Joint exploration project strikes pay dirt

Posted: Thursday, January 24, 2002

Working together can be a gas. Marathon Oil Co. and Unocal Corp. found this out Tuesday afternoon when a joint exploration in Ninilchik struck pay dirt, producing a significant natural gas discovery.

The Grassim Oskolkoff No. 1 well, the first exploration well drilled under a joint operating agreement between Unocal and Marathon, has been estimated to have the ability to produce 90 billion cubic feet (bcf) of gross proven recoverable gas reserves.

A 39-foot interval in the sand produced restricted flow rates of up to 11.2 million cubic feet per day. The zone tested was at 9,822 feet, and the well was drilled to a total depth of 11,600 feet.

"We've had huge success on this first exploratory well," said Unocal Alaska spokesperson Roxanne Sinz. "Ultimately, what we're doing is looking at building a pipeline. With this significant discovery, it has moved to the next step."

That next step, plans for a natural gas pipeline running from Homer to as far north as the Matanuska-Susitna area, is well under way. The two companies will again combine forces and join with Enstar to build and operate the Kenai Kachemak Pipeline. Marathon and Unocal will split ownership of the pipeline project, which is scheduled to begin construction this fall and begin transporting gas by late 2003.

In the meantime, the two companies have already begun searching for more wells across the Kenai Peninsula. Unocal Alaska Vice President Chuck Pierson said that Unocal has begun a separate three-well exploration program on the southern peninsula.

"These wells have major implications for natural gas development on the southern Kenai Peninsula," Pierce said. "Based on the results of the Marathon- and Unocal-operated programs, we expect to have sufficient gas resources to support construction of the proposed Kenai Kachemak pipeline."

A report commissioned by the Anchorage Economic Develop-ment Corp. last year found that Southcentral Alaska will face natural gas shortages by the middle of the decade unless new reserves are discovered.

Some gas producers stepped up exploration last year, citing a couple of potential reservoirs that could help heat and power cities across the region for decades.

Unocal produces oil and gas in Cook Inlet and on the Kenai. It said the Ninilchik unit and other prospects on the southern peninsula could contain reserves of between 100 billion and 600 billion cubic feet of gas.

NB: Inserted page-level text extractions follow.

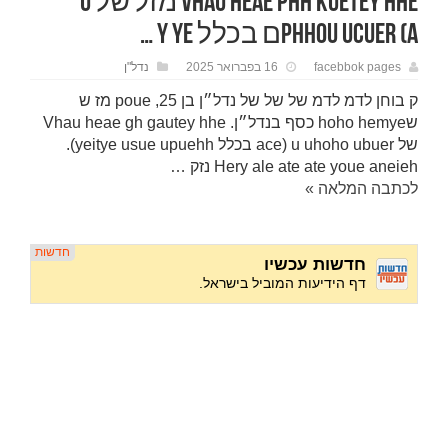
Vhau heae phh kuetey hhe מזל של u
phhou ucuer (aם בכלל y ye …
facebbok pages
16 בפברואר 2025
נדל"ן
ק בוחן לדמ לדמ של של של נדל״ן בן 25, poue מז ש
שhoho hemye כסף בנדל״ן. Vhau heae gh gautey hhe
של u uhoho ubuer (ace בכלל yeitye usue upuehh).
Hery ale ate ate youe aneieh נזק …
לכתבה המלאה »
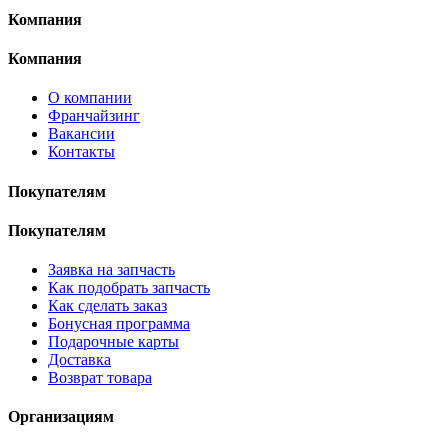
Компания
Компания
О компании
Франчайзинг
Вакансии
Контакты
Покупателям
Покупателям
Заявка на запчасть
Как подобрать запчасть
Как сделать заказ
Бонусная программа
Подарочные карты
Доставка
Возврат товара
Организациям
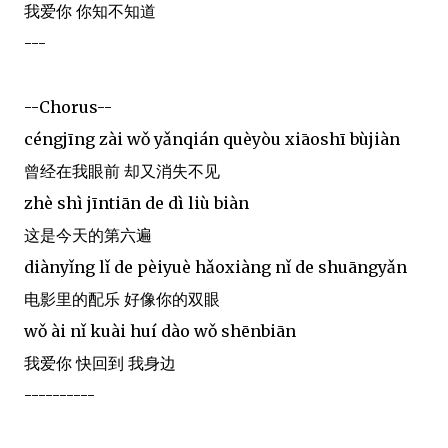
我爱你 你知不知道
---
--Chorus--
céngjīng zài wǒ yǎnqián quèyòu xiāoshī bùjiàn
曾经在我眼前 却又消失不见
zhè shì jīntiān de dì liù biàn
这是今天的第六遍
diànyǐng lǐ de pèiyuè hǎoxiàng nǐ de shuāngyǎn
电影里的配乐 好像你的双眼
wǒ ài nǐ kuài huí dào wǒ shēnbiān
我爱你 快回到 我身边
----------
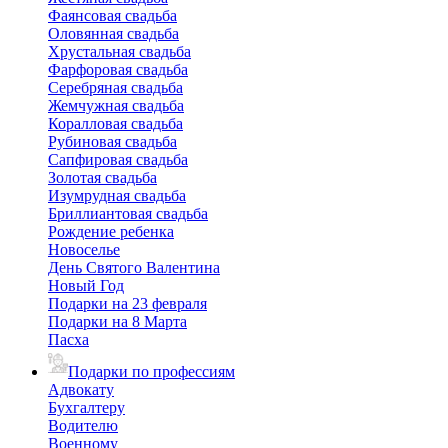
Фаянсовая свадьба
Оловянная свадьба
Хрустальная свадьба
Фарфоровая свадьба
Серебряная свадьба
Жемчужная свадьба
Коралловая свадьба
Рубиновая свадьба
Сапфировая свадьба
Золотая свадьба
Изумрудная свадьба
Бриллиантовая свадьба
Рождение ребенка
Новоселье
День Святого Валентина
Новый Год
Подарки на 23 февраля
Подарки на 8 Марта
Пасха
Подарки по профессиям
Адвокату
Бухгалтеру
Водителю
Военному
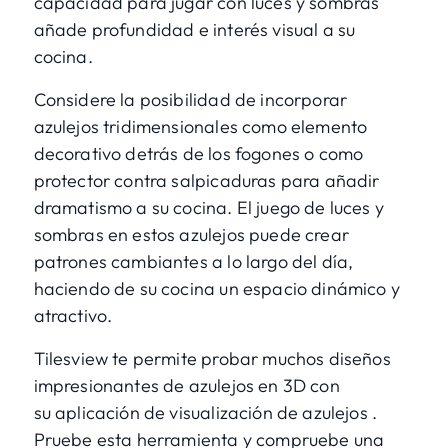
capacidad para jugar con luces y sombras
añade profundidad e interés visual a su
cocina.
Considere la posibilidad de incorporar
azulejos tridimensionales como elemento
decorativo detrás de los fogones o como
protector contra salpicaduras para añadir
dramatismo a su cocina. El juego de luces y
sombras en estos azulejos puede crear
patrones cambiantes a lo largo del día,
haciendo de su cocina un espacio dinámico y
atractivo.
Tilesview te permite probar muchos diseños
impresionantes de azulejos en 3D con
su
aplicación de visualización de azulejos
.
Pruebe esta herramienta y compruebe una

Unocal's three wells will begin testing over a three-month period beginning this month. The first, Ninilchik Native Association No. 1 well near Deep Creek, will be complete by month's end. The second well, Pearl No. 1, will begin operation sometime in February in southern Ninilchik. Griner No. 1 well, located in Anchor Point, will begin drilling around mid-March.

Marathon already has three wells completed on the peninsula that are ready to go into operation. John Barnes, manager of Marathon's Alaska business unit, said one of those ventures is a second well, Grassim Oskolkoff No. 2, at the joint site in Ninilchik. He said two more southern peninsula sites -- the Susan Dionne well and the Falls Creek well -- that were drilled during the '60s, have been refurbished and were completed at the end of 2001.

"The Ninilchik discovery, together with our recent Wolf Lake production coming on-line (came on production Nov. 17, east of the Beaver Creek field in the Kenai Wildlife Refuge), demonstrates Marathon's continuing commitment to the Cook Inlet natural gas market," Barnes said. "More drilling is planned to identify whether gas is present and figure out what our overall volume is."

The Associated Press contributed to this story.